#### [WHAT THE EXERCISE ASKS]
The records are to be repeated exactly, and any images in them are to be dropped.

Stored data
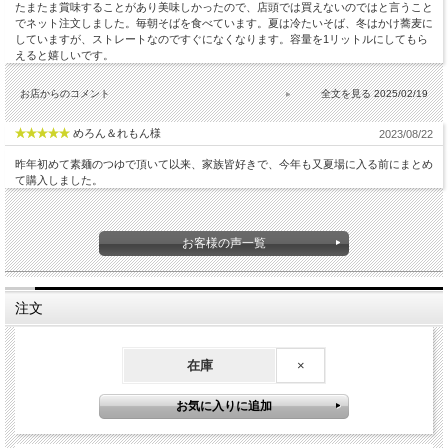
たまたま賞味することがあり美味しかったので、店頭では買えないのではと言うこと
でネット注文しました。毎朝そばを食べています。夏は冷たいそば、冬はかけ蕎麦に
していますが、ストレートなのですぐになくなります。容量を1リットルにしてもら
えると嬉しいです。
お店からのコメント
2025/02/19
めろん＆れもん様
2023/08/22
昨年初めて素麺のつゆで頂いて以来、家族皆好きで、今年も又夏場に入る前にまとめ
て購入しました。
お客様の声一覧
注文
在庫
×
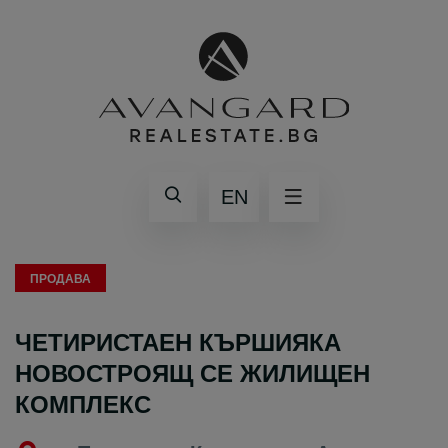
EN
ПРОДАВА
ЧЕТИРИСТАЕН КЪРШИЯКА
НОВОСТРОЯЩ СЕ ЖИЛИЩЕН
КОМПЛЕКС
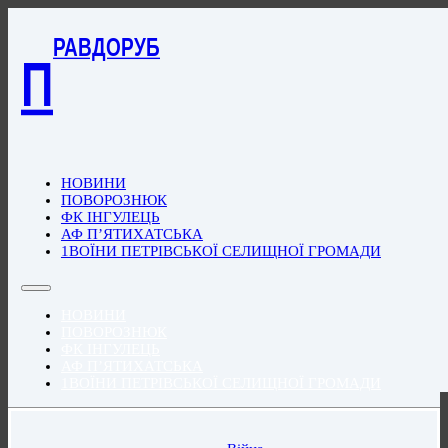
РАВДОРУБ
П
НОВИНИ
ПОВОРОЗНЮК
ФК ІНГУЛЕЦЬ
АФ П’ЯТИХАТСЬКА
1ВОЇНИ ПЕТРІВСЬКОЇ СЕЛИЩНОЇ ГРОМАДИ
НОВИНИ
ПОВОРОЗНЮК
ФК ІНГУЛЕЦЬ
АФ П’ЯТИХАТСЬКА
1ВОЇНИ ПЕТРІВСЬКОЇ СЕЛИЩНОЇ ГРОМАДИ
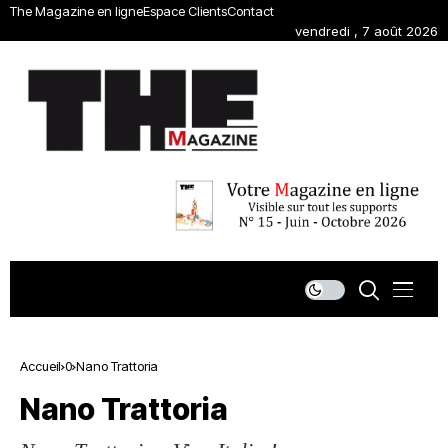
The Magazine en ligne
Espace Clients
Contact
vendredi , 7 août 2026
Accueil
0
Nano Trattoria
Nano Trattoria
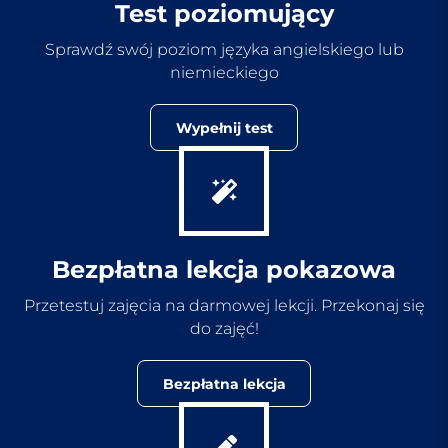
Test poziomujący
Sprawdź swój poziom języka angielskiego lub
niemieckiego
Wypełnij test
Bezpłatna lekcja pokazowa
Przetestuj zajęcia na darmowej lekcji. Przekonaj się
do zajęć!
Bezpłatna lekcja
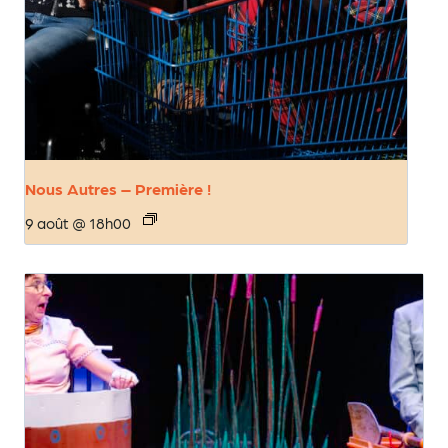
Nous Autres – Première !
9 août @ 18h00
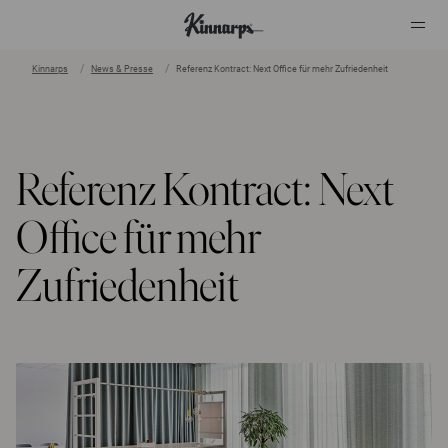
Kinnarps
News & Presse
Referenz Kontract: Next Office für mehr Zufriedenheit
?
?
Referenz Kontract: Next
Office für mehr
Zufriedenheit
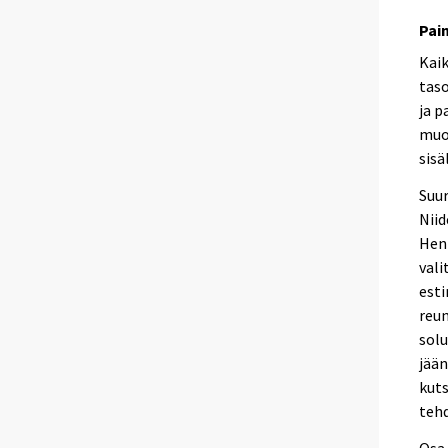
Pai
Kai
taso
ja p
muo
sisä
Suur
Niid
Hen
vali
est
reu
solu
jään
kuts
tehd
Osa 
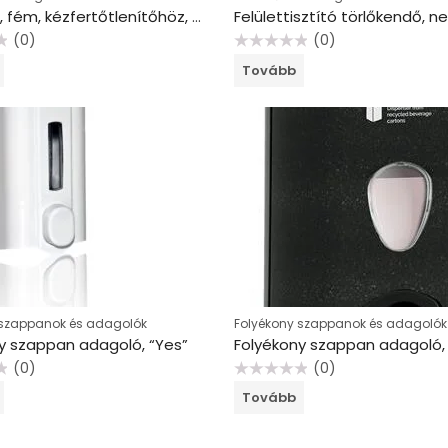
Fali tartó, fém, kézfertőtlenítőhöz, WEDO
(0)
(0)
Értékelés:
Tovább
0
/
5
 szappanok és adagolók
Folyékony szappanok és adagolók
y szappan adagoló, “Yes”
(0)
(0)
Értékelés:
Tovább
0
/
5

#### [TASK ANSWER]
たまたま賞味することがあり美味しかったので、店頭では買えないのではと言うこと
でネット注文しました。毎朝そばを食べています。夏は冷たいそば、冬はかけ蕎麦に
していますが、ストレートなのですぐになくなります。容量を1リットルにしてもら
えると嬉しいです。
お店からのコメント
2025/02/19
めろん＆れもん様
2023/08/22
昨年初めて素麺のつゆで頂いて以来、家族皆好きで、今年も又夏場に入る前にまとめ
て購入しました。
お客様の声一覧
注文
在庫
×
EN
ПРОДАВА
ЧЕТИРИСТАЕН КЪРШИЯКА
НОВОСТРОЯЩ СЕ ЖИЛИЩЕН
КОМПЛЕКС
РАВДОРУБ
П
НОВИНИ
ПОВОРОЗНЮК
ФК ІНГУЛЕЦЬ
АФ П’ЯТИХАТСЬКА
1ВОЇНИ ПЕТРІВСЬКОЇ СЕЛИЩНОЇ ГРОМАДИ
НОВИНИ
ПОВОРОЗНЮК
ФК ІНГУЛЕЦЬ
АФ П’ЯТИХАТСЬКА
1ВОЇНИ ПЕТРІВСЬКОЇ СЕЛИЩНОЇ ГРОМАДИ
The Magazine en ligne
Espace Clients
Contact
vendredi , 7 août 2026
Accueil
0
Nano Trattoria
Nano Trattoria
Test poziomujący
Sprawdź swój poziom języka angielskiego lub
niemieckiego
Wypełnij test
Bezpłatna lekcja pokazowa
Przetestuj zajęcia na darmowej lekcji. Przekonaj się
do zajęć!
Bezpłatna lekcja
Nous Autres – Première !
9 août @ 18h00
Kinnarps
News & Presse
Referenz Kontract: Next Office für mehr Zufriedenheit
?
?
Referenz Kontract: Next
Office für mehr
Zufriedenheit
Pai
Kai
taso
ja p
muo
sisä
Suur
Niid
Hen
vali
est
reu
solu
jään
kuts
tehd
Osa 
Fali tartó, fém, kézfertőtlenítőhöz, WEDO
(0)
(0)
Értékelés:
Tovább
0
/
5
 szappanok és adagolók
Folyékony szappanok és adagolók
y szappan adagoló, “Yes”
(0)
(0)
Értékelés:
Tovább
0
/
5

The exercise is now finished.